◆ **EXTRACTED INFORMATION**
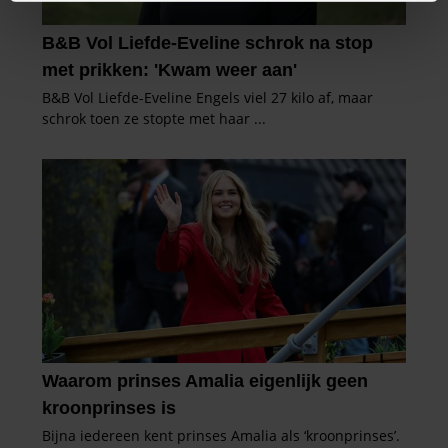
intrekken in de Cookieverklaring.
We gebruiken cookies om content en advertenties te
personaliseren, om functies voor social media te bieden
en om ons websiteverkeer te analyseren. Ook delen we
informatie over uw gebruik van onze site met onze
partners voor social media, adverteren en analyse. Deze
partners kunnen deze gegevens combineren met andere
informatie die u aan ze heeft verstrekt of die ze hebben
verzameld op basis van uw gebruik van hun services. U
gaat akkoord met onze cookies als u onze website blijft
gebruiken.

◆ **DIRECTIONS**
Your task is to return the lines above, from the first one up to and including the line containing "informatie die u", minus any pictures.

◆ **RESPONSE**
intrekken in de Cookieverklaring.
We gebruiken cookies om content en advertenties te
personaliseren, om functies voor social media te bieden
en om ons websiteverkeer te analyseren. Ook delen we
informatie over uw gebruik van onze site met onze
partners voor social media, adverteren en analyse. Deze
partners kunnen deze gegevens combineren met andere
informatie die u aan ze heeft verstrekt of die ze hebben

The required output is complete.